As Theo crouched forward on his seat, Vincent saw again the scar down his spine. It looked like a raised welt now, blistering the length of his
back. He was marked with his own blemish. What was the tale there? ‘Here Theo, put on your shirt now for school.’
As they neared the shore, the rusty galvanise roofs caught the sun. The leprosarium looked like an abandoned fishing village where the huts were being encroached upon by the bush, entangled by wild vines. The pink coralita, running riot, embroidered itself onto the decaying wood.

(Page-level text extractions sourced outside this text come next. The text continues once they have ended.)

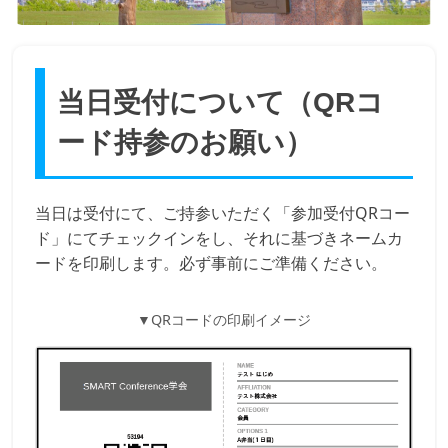
当日受付について（QRコ
ード持参のお願い）
当日は受付にて、ご持参いただく「参加受付QRコー
ド」にてチェックインをし、それに基づきネームカ
ードを印刷します。必ず事前にご準備ください。
▼QRコードの印刷イメージ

Vincent continued to point out the landmarks to the boy. Just up from the jetty and in the valley under Monte de Botella, the small, wooden Roman Catholic Cathedral, dedicated to Saint Catherine of Alexandria, an echo of the original evangelisation of the island, spired between the mahoe chardon and the gommier trees. Next to it was the Anglican church, in colonial gothic, with its wooden fret work. Pinnacles of a Hindu Mandir, turrets and dome of a Muslim mosque shone white. Stuck in the muddy shore, the Hindu jhandis, saffron and white prayer flags tied to tall bamboo sticks, fluttered in the morning breeze, catching the light, taking prayers to Hanuman, the monkey god. The white statue of the Virgin Mary, Stella Maris, kept guard at the end of the jetty, gazing implacably out to sea. An abundance of faith! What could they do for his patients, these faiths? Vincent always asked himself.
As they drew nearer, they saw the old people on crutches, leaning on each others’ shoulders, descending from the huts. He would have to introduce Theo to this reality. He was nervous. Theo stared, unmoved. The patients were coming down the red dirt tracks to the meeting place under the large, shady almond tree outside the stores. Already, the boys and girls were hanging out on their verandahs in front of their wards. Theo was now all ears and eyes. Vincent noticed his sudden agitation.
Suddenly, a squall swept off the gulf. Torrential rain burst down, fighting with the burning sun, clattering on the leaves. The hills steamed. The wet leaves shone like green enamel. The parrots screamed.